The paper validates its core insight—that intermediate tool call success rate is strongly correlated with final answer correctness: trajectories in which all code calls succeed exhibit substantially higher final answer accuracy than those containing execution failures, providing theoretical grounding for step-level optimization.

Highlights & Insights

  1. ⭐⭐⭐ Systematic framework design: The three stages of data, training, and inference are mutually complementary; TIRGen addresses data quality, hierarchical RL addresses optimization, and self-correction addresses inference, forming a complete closed loop.
  2. ⭐⭐⭐ Dense rewards via hierarchical RL: Leveraging code execution success rate as a step-level reward signal effectively mitigates the sparse reward problem in long reasoning chains.
  3. ⭐⭐ Generator-Refiner data construction: The design in which the Refiner observes only a single step rather than the full problem elegantly achieves policy alignment while reducing dependence on external large models.
  4. ⭐⭐ Low-overhead self-correction: Regenerating only the suffix rather than the entire trajectory incurs minimal computational cost.
  5. Broad model applicability: Effective across reasoning and non-reasoning models and multiple parameter scales.

Limitations & Future Work

  1. ⭐⭐ Single tool type: The current framework supports only a Python code executor and has not been extended to other tools such as symbolic solvers (Mathematica) or search engines.
  2. ⭐⭐ Fixed backtracking strategy: The suffix length \(L_{suf}\) is a fixed hyperparameter that does not adaptively adjust based on error type—too long wastes computation, while too short may fail to address the root cause of errors.
  3. Restriction to mathematics: The framework has not been evaluated on broader reasoning tasks such as scientific or logical reasoning.
  4. Limited self-correction retries: The \(N_{corr}\) retry limit may still fail to repair certain systematic errors, and no mechanism exists for abandoning the current reasoning path and switching strategies.

Summary

THOR is an end-to-end framework for enhancing tool-integrated mathematical reasoning.

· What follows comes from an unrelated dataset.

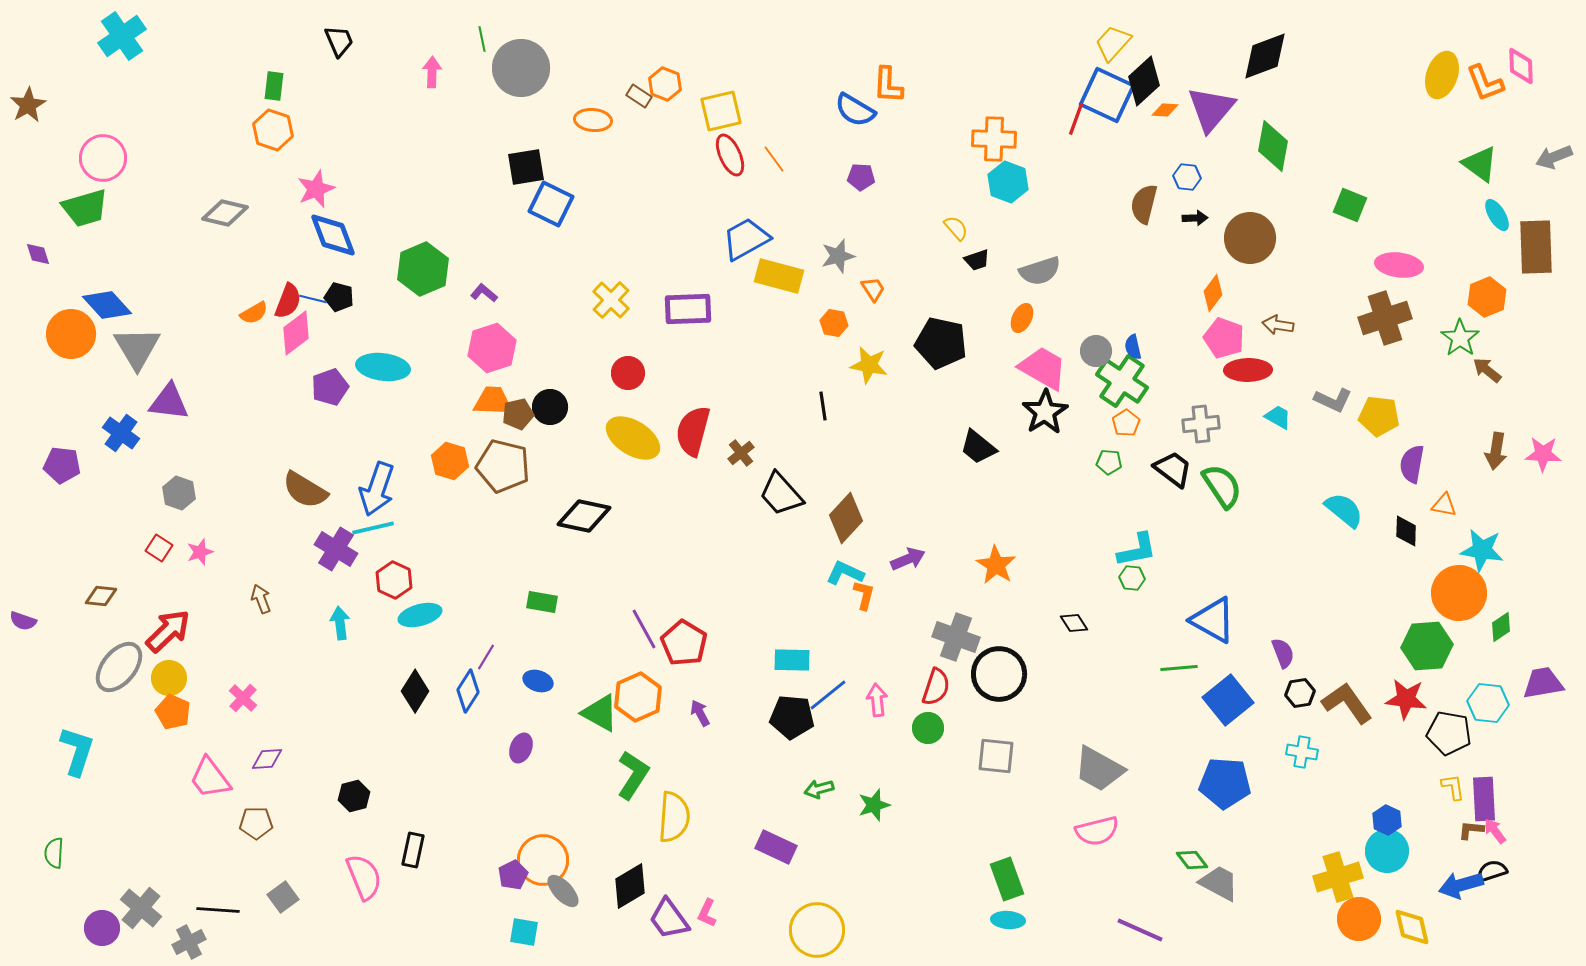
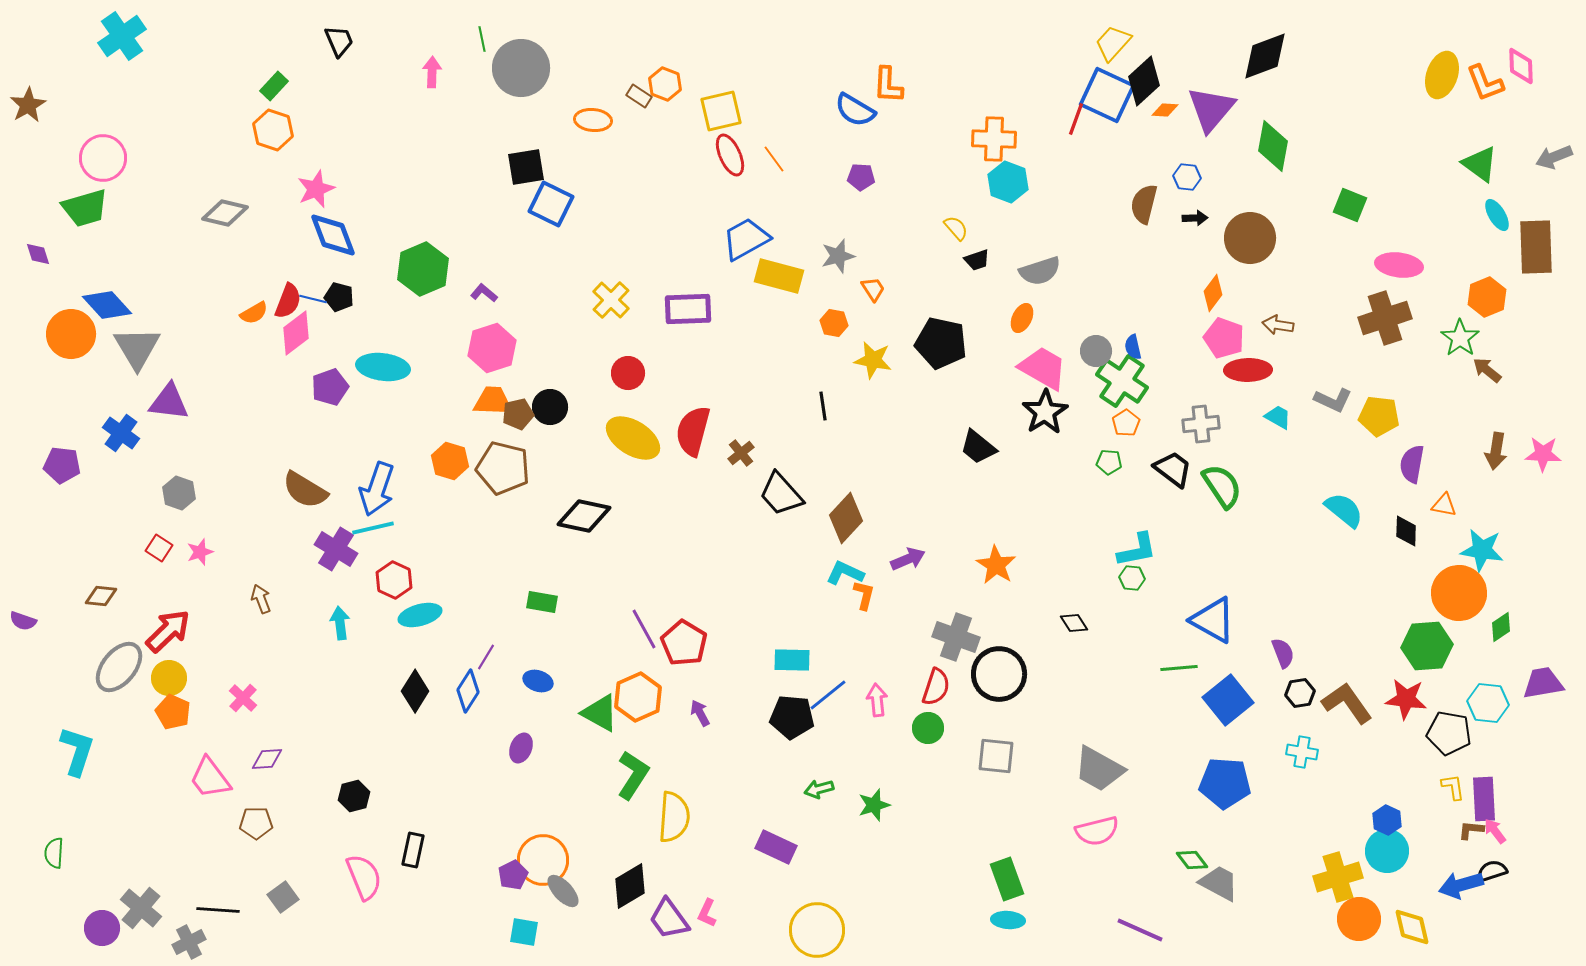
green rectangle at (274, 86): rotated 36 degrees clockwise
yellow star at (869, 365): moved 4 px right, 5 px up
brown pentagon at (503, 466): moved 2 px down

Its core contributions are: (1) the TIRGen pipeline, which generates high-quality TIR training data aligned with the policy model's distribution; (2) hierarchical RL, which jointly optimizes at the episode level (answer reward) and step level (code execution reward) to effectively alleviate sparse rewards; and (3) a self-correction mechanism that leverages tool feedback for low-overhead online error correction. The framework achieves state-of-the-art performance among same-scale models across multiple mathematical and code benchmarks, demonstrating a systematic solution for tool-integrated reasoning.